US Blacklists Chinese AI Organizations Including Leading Startups
The US government punished China for its “repression” of Muslim minorities by blacklisting Chinese AI organizations and security bureaus.
In rather sensitive timing just ahead of high-level trade discussions in Washington this week, the US took a hard line on allegedly brutal suppression of ethnic minorities in China by banning certain Chinese AI startups.
The trade ban includes 20 Chinese public security bureaus, eight companies, and AI startups SenseTime Group and Megvii Technology. It also included Hikvision, one of the largest global video surveillance firms.
The US singles out some of the best of Chinese AI
The blacklisting means the companies can no longer buy components from American companies without prior approval from the US government.
According to one view, the impact of the ban on Hikvision and Dahua would be “devastating.” Both video surveillance firms buy components from Intel Corp, Nvidia Corp, Ambarella Inc, Western Digital, and Seagate Technology.
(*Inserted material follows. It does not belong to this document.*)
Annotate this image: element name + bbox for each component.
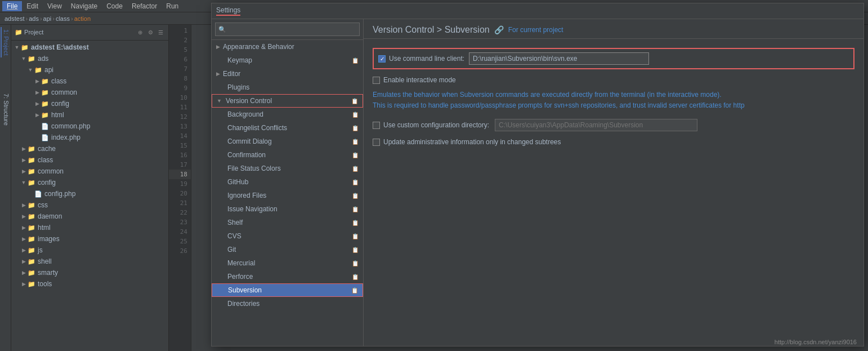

Nearly 30% of Hikvision’s $7 billion revenues are from exports.
SenseTime, last valued at $4.5 billion is a global AI powerhouse and unicorn. Meanwhile, Alibaba-backed Megvii has a valuation of $4 billion. A question mark now hangs over its proposed $1 billion IPO in Hong Kong.
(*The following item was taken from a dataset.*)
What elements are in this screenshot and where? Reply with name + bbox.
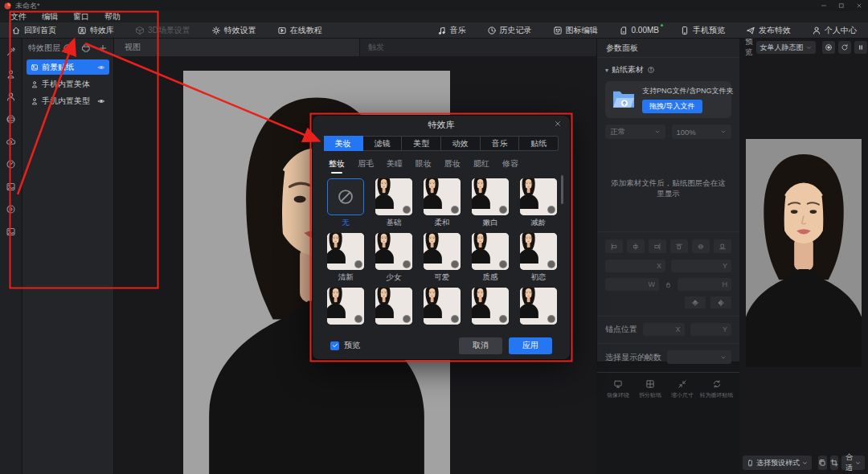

“This will make people think twice about working with these companies even if there are no legal reasons preventing them from doing so,” said Isaac Stone Fish, a senior fellow with the Asia Society’s Center on U.S.-China Relations. “Reputational costs will be greater than financial costs.”
Reason for blacklisting Chinese AI
The US Commerce Department said the blacklisted entities had been “implicated” in human rights violations and abuses of Chinese Muslims, including Uighurs and Kazakhs.
“The U.S. Government and Department of Commerce cannot and will not tolerate the brutal suppression of ethnic minorities within China,” said Secretary of Commerce Wilbur Ross.
China is allegedly holding more than 1 million ethnic Uighurs and other Muslims in what the UN describes as mass detention centers.
Could there be a hidden agenda?
Despite the noise on its human rights violations, China’s growing ascendancy in artificial intelligence is unquestionable. Therefore, the US actions against Huawei, and now the latest blacklist, were likely “just the prelude to a global battle for AI supremacy.”
China has a huge advantage in AI – the data generated by its 1.4 billion citizens. Over half of all people living in China use the internet via smartphones. The volume of data is crucial for machine learning and AI for extracting patterns.
Most importantly, there is state backing for the Chinese AI industry. The Chinese government intends for China to be a world leader in AI by 2030. This commitment has been backed up with funding in the billions of dollars and bureaucratic support.
Could the future of A.I. be Chinese? Perhaps not, if the US has its way.